宛宛识趣的赞道:“哪比得过姐姐这无上尊荣。”
季宛嫣的眸子里有笑意,很明显宛宛的奉承对她受用的很,但她嘴里却故作叹息道:“后宫佳丽三千,活着累。”
宛宛劝慰道:“以姐姐的手腕,游刃有余。”
季宛嫣忽而笑了起来,明媚得如同春光,道:“妹妹的嘴儿真甜,定是永安王的心头爱罢。”
宛宛微微垂眸,泛起一丝女儿家的娇羞。
季宛嫣见之,稍稍敛了些笑颜,慎重道:“莫怪姐姐提醒你,男人免不了三妻四妾,更何况是皇室贵胄,动了深情,往后有得心累。”
宛宛望向季宛嫣,捕捉到她脸上稍纵即逝的苦涩,或许她爱着圣上了罢,所以才会有这一番感叹。
宛宛点头道:“谨记姐姐的教诲。
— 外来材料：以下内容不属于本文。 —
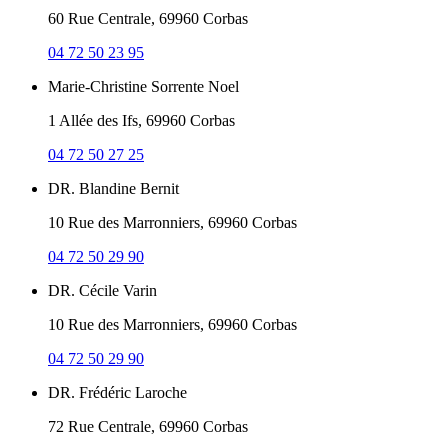
60 Rue Centrale, 69960 Corbas
04 72 50 23 95
Marie-Christine Sorrente Noel
1 Allée des Ifs, 69960 Corbas
04 72 50 27 25
DR. Blandine Bernit
10 Rue des Marronniers, 69960 Corbas
04 72 50 29 90
DR. Cécile Varin
10 Rue des Marronniers, 69960 Corbas
04 72 50 29 90
DR. Frédéric Laroche
72 Rue Centrale, 69960 Corbas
”
关于三妻四妾,宛宛根本容不了此事发生。
季宛嫣抬眼看了看园子绽放的花儿,话锋一转道:“前几日,长姐姐来宫里探望我,想必是在定国公府吃了不少苦头,已无从前的锐利逼人,她那样高傲的人也懂得了低头了。”季宛嫣顿了顿,嘴边似笑非笑,“她说,往后我们几个姐妹要互相帮衬。”
宛宛闻言一怔,这种话能从季宛茵嘴里说出来,而且对象是曾经瞧不起的庶女季宛嫣,确实令人惊讶。
季宛嫣没有注意宛宛的神情,目光依旧停留在花儿上,接着道:“如花容颜,终是有一天要败落,唯有足够强势的娘家,才能让我们荣辱不惊。”
季宛嫣这才看向宛宛,道:“还记得我在潇湘苑曾说过的话吗?”
宛宛回道:“一荣俱荣,一损俱损。”
季宛嫣笑了笑,“既然四妹妹都懂,那我们就帮长姐姐坐上定国公夫人的位置罢。”
原来长姐姐进宫见季宛嫣,是为了此事而来。宛宛不禁佩服起季宛嫣的审时度势,看得长远,竟丝毫不在乎从前在季府长姐姐对她的百般敌视与捉弄,该帮时就帮,甚至绕了半天弯子邀她一起。
宛宛含笑答应,“尽力而为。”
得到宛宛的肯定,季宛嫣也不再继续这个话题,闲扯了些宫里的趣事。
未过多久,就有小太监前来禀报,称永安王前来接郡王妃出宫。
宛宛望见站在远处没有近前的江子清。
想必是碍于有宫中女眷在此,外男有所避讳。
宛宛向丽嫔告退,“改日再来进宫探望姐姐。”
姐姐笑道:“看四妹妹急的,快去罢,莫让永安王等久了。”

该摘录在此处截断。